= 1:43 scale =

Size of die-cast model cars

1:43 scale is a popular size of die-cast model cars in Europe, Asia and the US. It has its origins in the British / European O scale for model trains and the rise of certain accessories made for that scale which since have become popular in their own right. Models in this scale are 10–13 cm length (3.93–5.11 inches).

==Variations in the scale==
There are many manufacturers in 1:43 scale producing everything from customized and accurate race cars to emergency vehicles, family sedans and SUVs. Trucks and tractor trailers can also be found in this scale, but they are comparatively larger and 1:50 or 1:64 scales are more common for these types of vehicles.

Related train scales are 1:42, 1:48 (American O scale), and also 1:45 scale (NEM European 0 scale), which is only slightly larger than 1:50 scale. Items in all these scales are similar enough in size that they are commonly used together in O layouts.

==European history==

A 1:43 scale East German Barkas Volkspolizei van by IST. The model is made in Shenzhen, China

The first model car made exactly to 1:43 scale seems to be French Dinky Toys No. 24R Peugeot 203, released in 1951, but many diecast iron or plaster toys in the 1920s and 1930s were also made about the same size, though not as precision 'blueprint' reproductions. As a representative example, a Volkswagen Beetle in 1:43 scale measures about 3.5 inches (90 millimeters) in length. Larger cars might measure 4 to 4.5 inches (100 to 115 millimeters) if reproduced to 1:43 scale.

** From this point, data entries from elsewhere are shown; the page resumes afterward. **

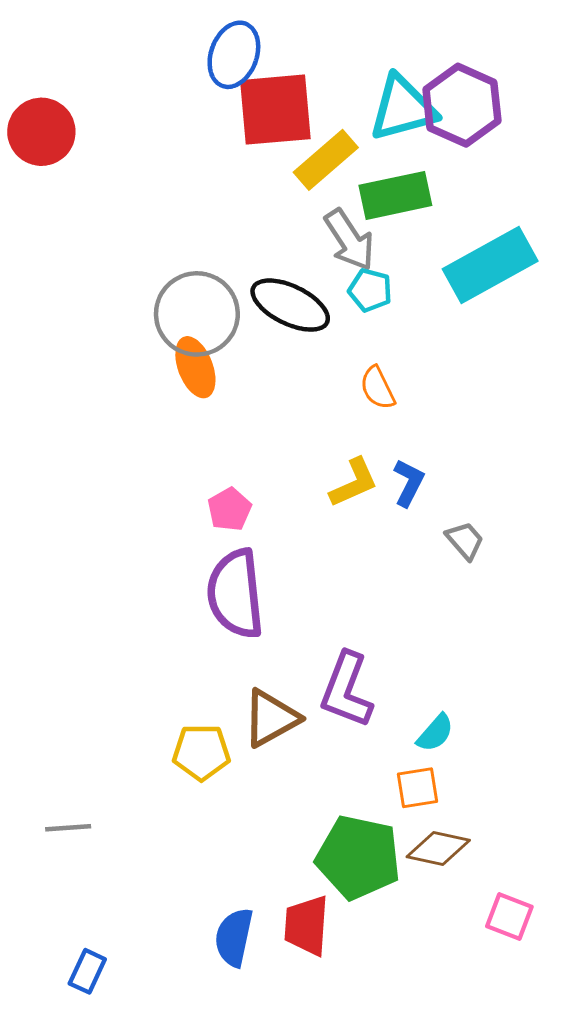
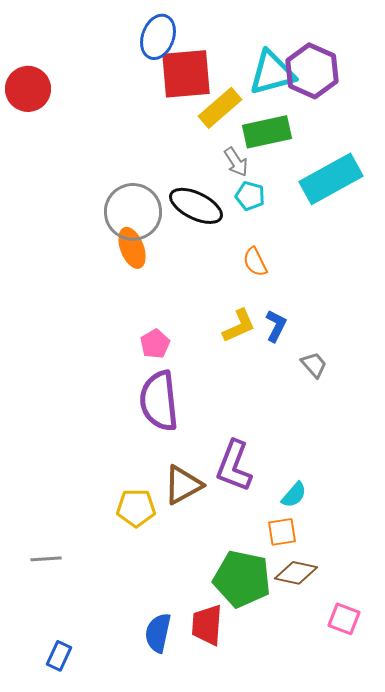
gray arrow: (349, 240) -> (236, 162), size x0.7

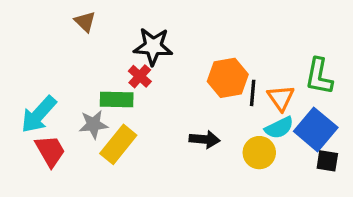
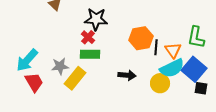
green rectangle: (117, 100) -> (90, 54), moved
cyan semicircle: (279, 128) -> (172, 68), size x1.4

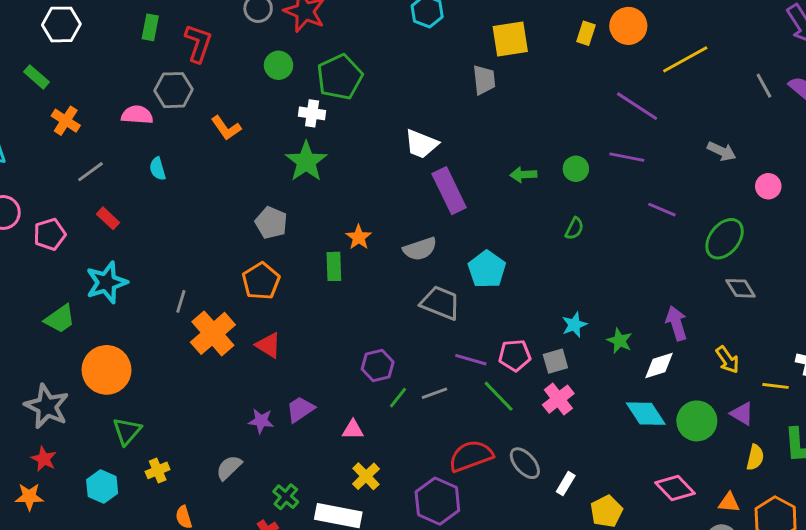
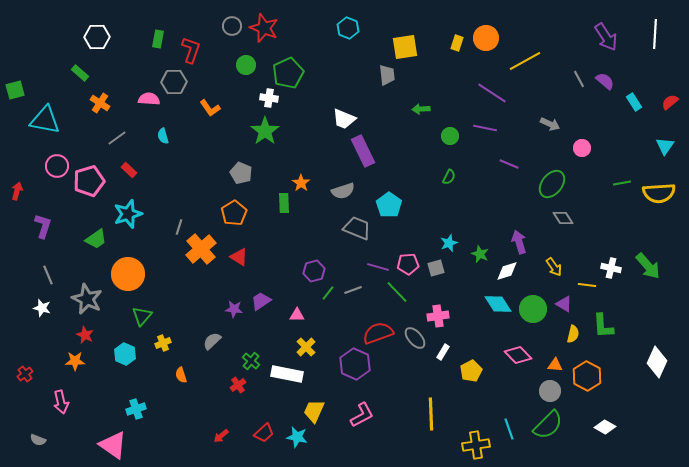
green arrow: (523, 175) -> (421, 109), moved
pink pentagon: (50, 234) -> (89, 181), size x1.4
pink cross: (558, 399) -> (438, 316), moved, turned 30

Countries to first produce this scale were mainly France and the United Kingdom, but Germany and Italy were also homes for the common producers. From the 1950s through the 1980s, 1:43 was primarily used in European toy offerings such as Corgi Toys, Dinky Toys, Schuco, Tekno, Solido, Mercury, Polistil, and Mebetoys.

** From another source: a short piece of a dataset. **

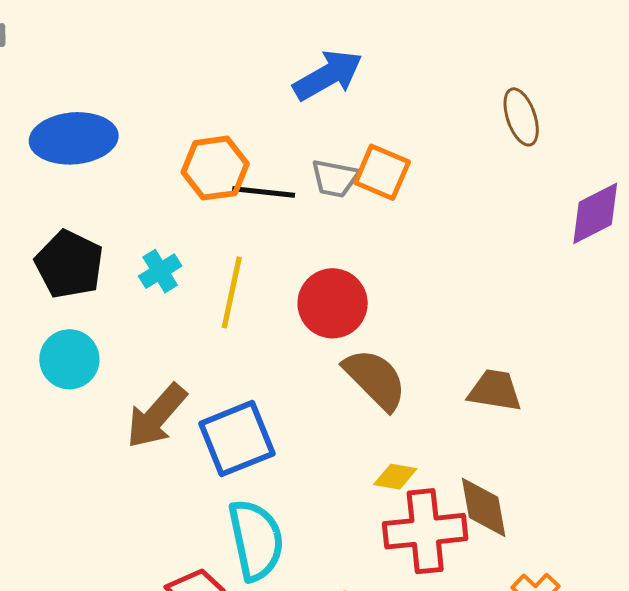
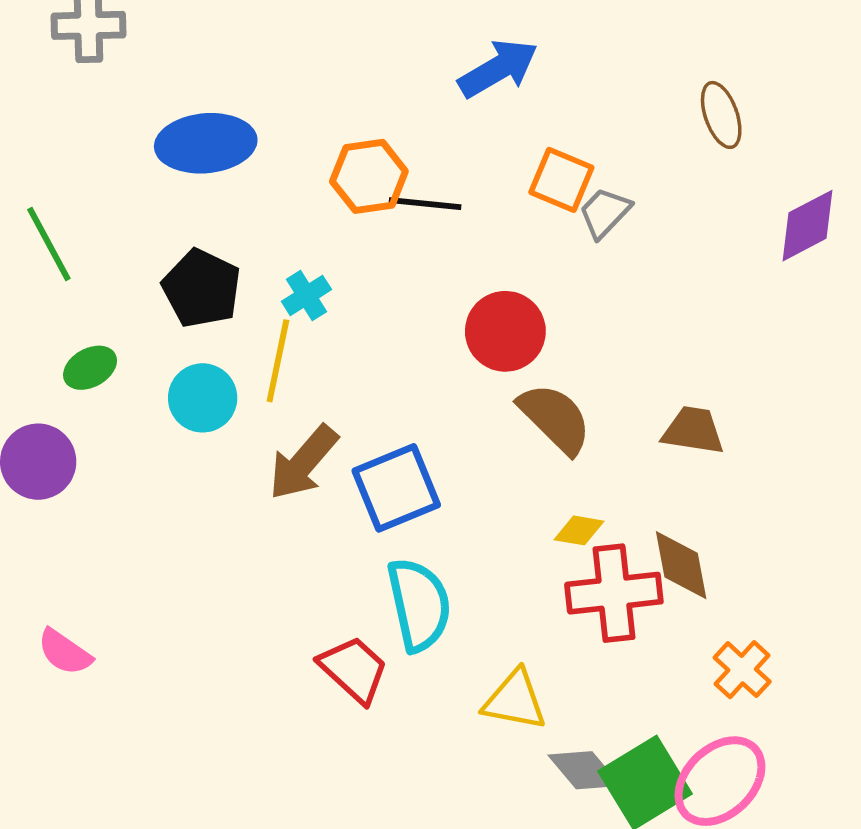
gray trapezoid: (335, 178) -> (605, 213), moved, turned 123
yellow line: (232, 292) -> (278, 361), moved

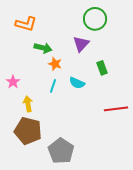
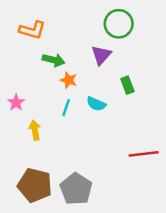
red line: (116, 109) -> (144, 154), moved
brown pentagon: (28, 131) -> (35, 185), moved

Metosul of Portugal in the mid-1960s was one of the first diecast toy companies to use tooling (or at least precisely similar designs) from a larger, more well-known company – Dinky in this case. This was the beginning of a trend that would spread across southern Europe to other manufacturers like Spanish Pilen (dies from many manufacturers) or the less successful Turkish Meboto Otomobil (tooling from Italian Ediltoys). Some traditional tooling was also shipped to Mexico (Politoys), Brazil (Solido), or Argentina (Mattel Hot Wheels) by the late 1970s. Venezuelan Juguinsa even used third tier dies with Spanish Pilen borrowings (French Dinky and others had created them previously).

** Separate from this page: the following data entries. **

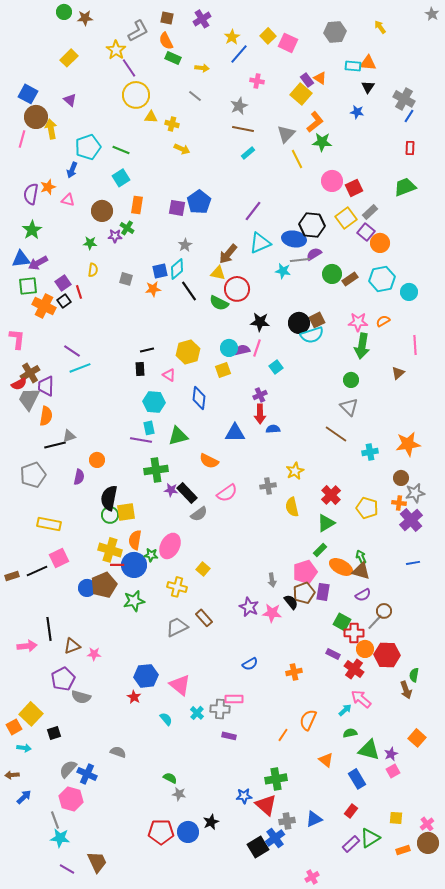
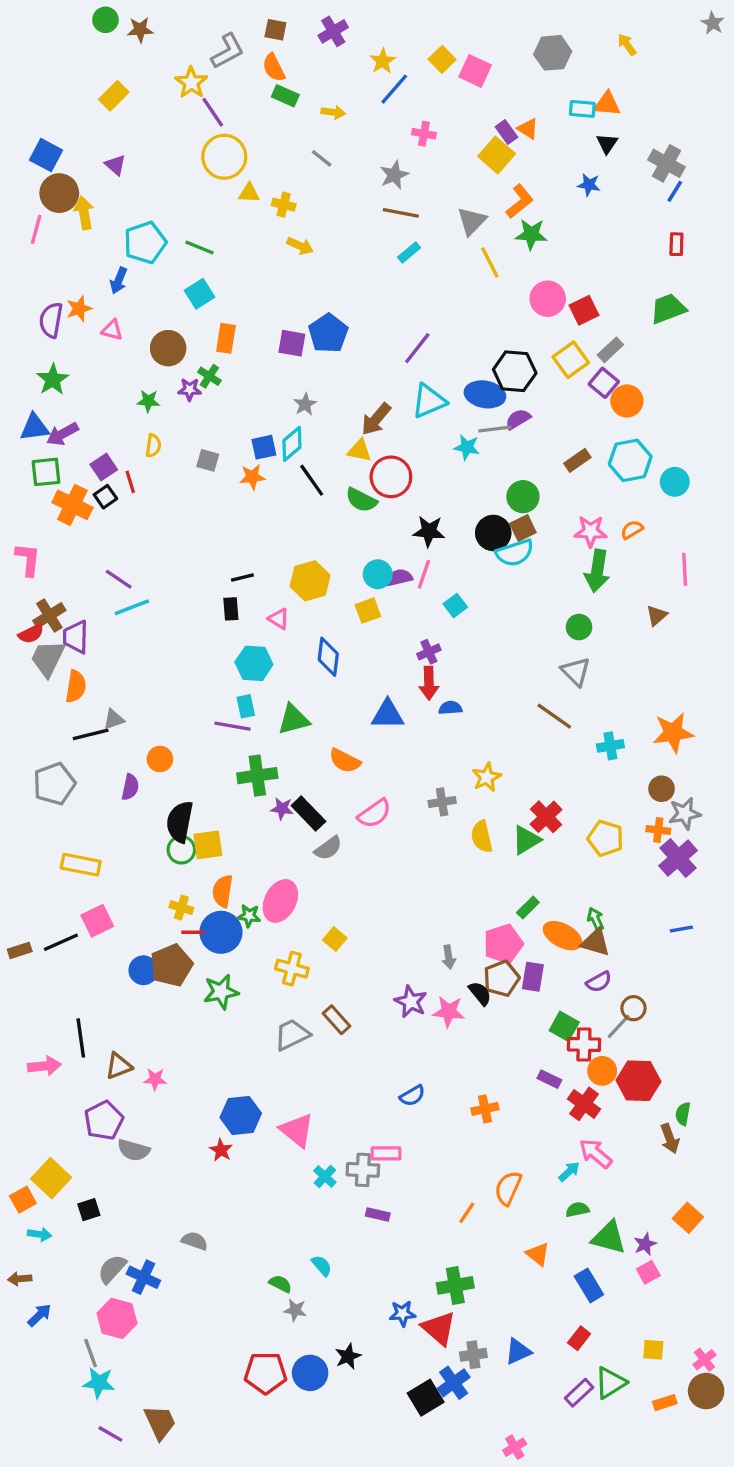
green circle: (332, 274) -> (523, 497), moved
green triangle: (326, 523) -> (526, 840), moved
yellow cross: (110, 550) -> (181, 908), size x0.6
cyan semicircle: (166, 719) -> (322, 1266), moved

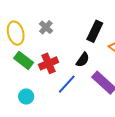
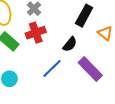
red cross: (48, 63) -> (36, 33), moved

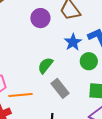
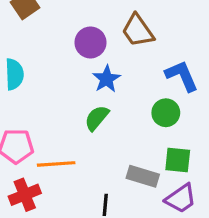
blue star: (73, 42) -> (106, 79), moved
gray rectangle: (60, 88) -> (143, 176), moved, turned -36

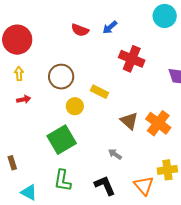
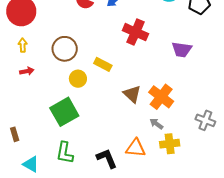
gray arrow: (115, 154) -> (156, 124), moved
orange triangle: (144, 186) -> (136, 148), moved, turned -45

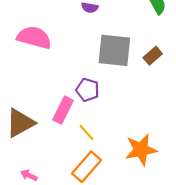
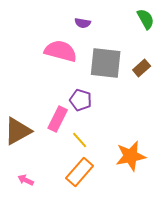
pink semicircle: (34, 37) -> (61, 51), moved

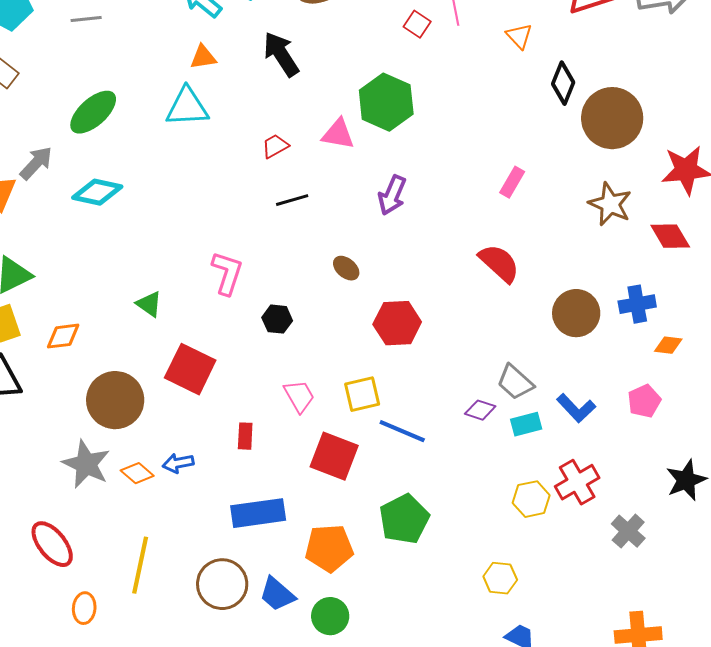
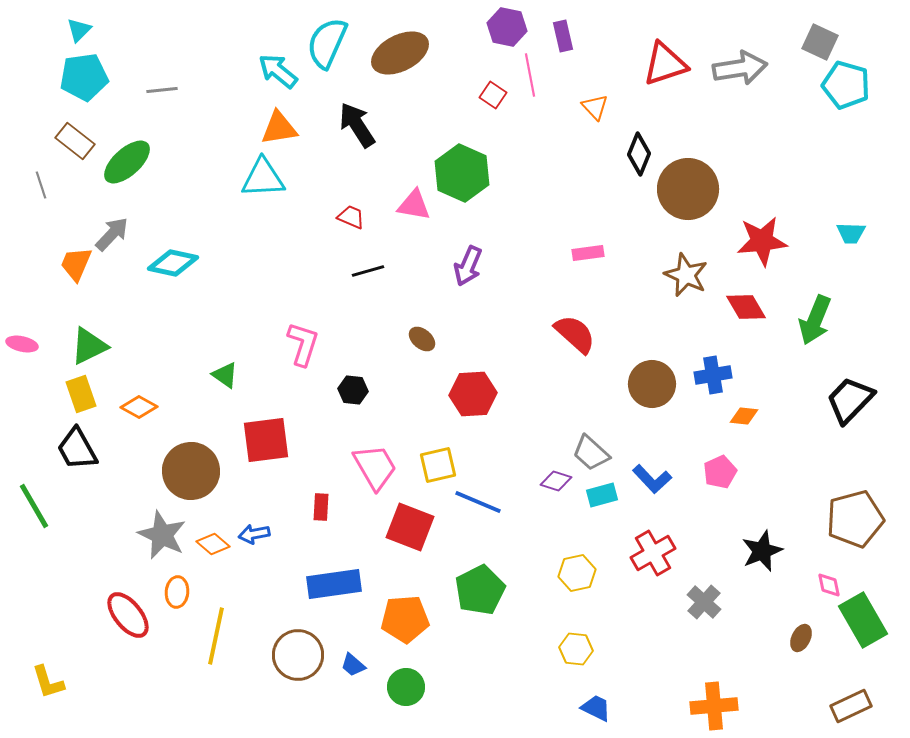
orange triangle: (203, 57) -> (279, 128), size x1.4
green ellipse: (93, 112) -> (127, 162), moved
red trapezoid: (275, 146) -> (351, 217), turned 52
pink rectangle: (512, 182) -> (588, 253), turned 52
orange diamond: (63, 336) -> (139, 407), turned 36
red square: (190, 369) -> (266, 440), turned -33
pink trapezoid: (299, 396) -> (375, 467), size x1.4
yellow hexagon: (531, 499) -> (577, 573), moved
blue trapezoid: (277, 594) -> (353, 665), size x0.7
orange ellipse: (84, 608) -> (177, 592), moved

Later, many other manufacturers ranging from Portugal all the way through the former Soviet Union also entered the 1:43 market. Minichamps from Germany and Trofeu and Vitesse from Portugal began to produce 1:43 diecast from the early 1990s, along with several other brands, shortly before most diecast production moved to China and other countries of Southeast Asia.

1:43 scale electric slot cars are also on the market, though these are a relatively recent development compared with the established slot car scales of 1:24, 1:32, and traditional HO or 'Matchbox' sizes (1:87 and 1:64). 1:43 scale has little organized racing competition of the kind that is common in the larger scales, and currently 1:43 is largely used for toy or starter sets.

==Collectibles==
This scale is still popular, with many models now being made in China, but as time has passed, many new scales for diecast cars, both smaller (1:87, 1:64, and somewhere around 1:55), and larger (1:24, 1:18, and 1:12) have also competed, often more successfully in the toy and diecast market.

Originally meant as toys and accessories for rail layouts, more specialized and expensive limited edition hand-built collectibles made in white metal or resin produced in more limited numbers have become available. This has occurred as more and more adults have entered the collector market, starting perhaps in the late 1970s, but coming on strong since, say, 1990. Such companies are Brooklin Models, Western Models, or Conquest / Madison, but many brands are available, usually manufactured in lower quantities in white metal. Some collectible diecast companies have also appeared that usually make their models in greater quantities in China, like Trax Models or Spark. For examples of such collectible editions and companies, see any of Randall Olson's books on GM or Ford products in miniature.